SUPERIOR COURT OF PENNSYLVANIA


decided: October 6, 1977.

COMMONWEALTH OF PENNSYLVANIA
v.
EDWARD TOMCZAK, APPELLANT

No. 1712 October Term, 1976, Appeal from Judgment of Sentence Imposed May 10, 1976 in the Court of Common Pleas, Trial Division, Criminal Section, County of Philadelphia, at No. 1156 of December Term, 1971.

COUNSEL

John W. Packel, Assistant Public Defender, and Benjamin Lerner, Public Defender, Philadelphia, for appellant.

Steven H. Goldblatt and Deborah E. Glass, Assistant District Attorneys, Philadelphia, for Commonwealth, appellee.

Watkins, President Judge, and Jacobs, Hoffman, Cercone, Price, Van der Voort and Spaeth, JJ.

Author: Cercone

[ 252 Pa. Super. Page 116]

On April 7, 1972 appellant was convicted of burglary, larceny, and receiving stolen goods and was sentenced by Judge Curtis C. Carson, Jr. to five years probation. This is an appeal following revocation of that probation.
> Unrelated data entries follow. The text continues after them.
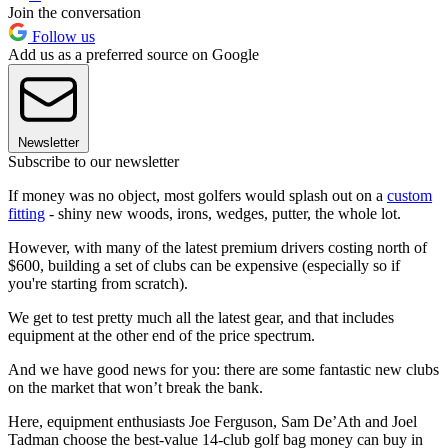
Join the conversation
Follow us
Add us as a preferred source on Google
Newsletter
Subscribe to our newsletter
If money was no object, most golfers would splash out on a
custom
fitting
- shiny new woods, irons, wedges, putter, the whole lot.
However, with many of the latest premium drivers costing north of
$600, building a set of clubs can be expensive (especially so if
you're starting from scratch).
We get to test pretty much all the latest gear, and that includes
equipment at the other end of the price spectrum.
And we have good news for you: there are some fantastic new clubs
on the market that won’t break the bank.
Here, equipment enthusiasts Joe Ferguson, Sam De’Ath and Joel
Tadman choose the best-value 14-club golf bag money can buy in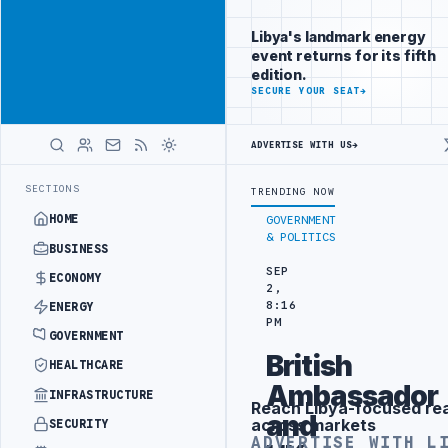
Promote
Advertisement
across Libya's
Libya's landmark energy
key sectors
event returns for its fifth
ADVERTISE
edition.
WITH
SECURE YOUR SEAT
→
LIBYA
HERALD
ADVERTISE WITH US
→
CT WITH TURKISH PARTNERS
ARABSAT AND LTT SIGN STRATEGIC SATE
LATEST
SECTIONS
TRENDING NOW
HOME
GOVERNMENT
& POLITICS
BUSINESS
SEP
ECONOMY
2,
8:16
ENERGY
PM
GOVERNMENT
British
HEALTHCARE
Ambassador
INFRASTRUCTURE
Reach Libya-focused re
Advertisement
and
across markets
SECURITY
ADVERTISE WITH L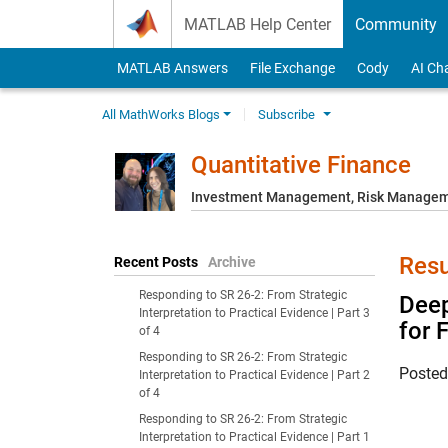
Skip to content
MATLAB Help Center
Community
MATLAB Answers
File Exchange
Cody
AI Ch
All MathWorks Blogs
Subscribe
Quantitative Finance
Investment Management, Risk Managemen
Resu
Recent Posts
Archive
Responding to SR 26-2: From Strategic
Deep
Interpretation to Practical Evidence | Part 3
for 
of 4
Responding to SR 26-2: From Strategic
Poste
Interpretation to Practical Evidence | Part 2
of 4
Responding to SR 26-2: From Strategic
Interpretation to Practical Evidence | Part 1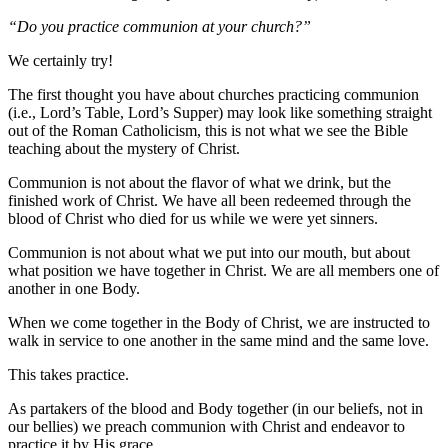
“Do you practice communion at your church?”
We certainly try!
The first thought you have about churches practicing communion
(i.e., Lord’s Table, Lord’s Supper) may look like something straight
out of the Roman Catholicism, this is not what we see the Bible
teaching about the mystery of Christ.
Communion is not about the flavor of what we drink, but the
finished work of Christ. We have all been redeemed through the
blood of Christ who died for us while we were yet sinners.
Communion is not about what we put into our mouth, but about
what position we have together in Christ. We are all members one of
another in one Body.
When we come together in the Body of Christ, we are instructed to
walk in service to one another in the same mind and the same love.
This takes practice.
As partakers of the blood and Body together (in our beliefs, not in
our bellies) we preach communion with Christ and endeavor to
practice it by His grace.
On February 20, 1976, appellant was arrested and charged with robbery, theft, receiving stolen property, and simple assault. While appellant was in custody in lieu of bail on

[ 252 Pa. Super. Page 117]

    these charges, a probation detainer by direction of Judge Carson was lodged against him. On March 16, 1976, appellant was tried on the above criminal charges in Municipal Court and found guilty of theft by unlawful taking. (The Commonwealth nol prossed the robbery charge and appellant was acquitted of the remaining charges.) Appellant's appeal de novo to Common Pleas Court on the theft conviction in Municipal Court also resulted in conviction; however, upon subsequent post-verdict motions, the Court granted a motion in arrest of judgment of the theft charge on the ground that the Commonwealth had proceeded under the wrong section of the Pennsylvania Crimes Code.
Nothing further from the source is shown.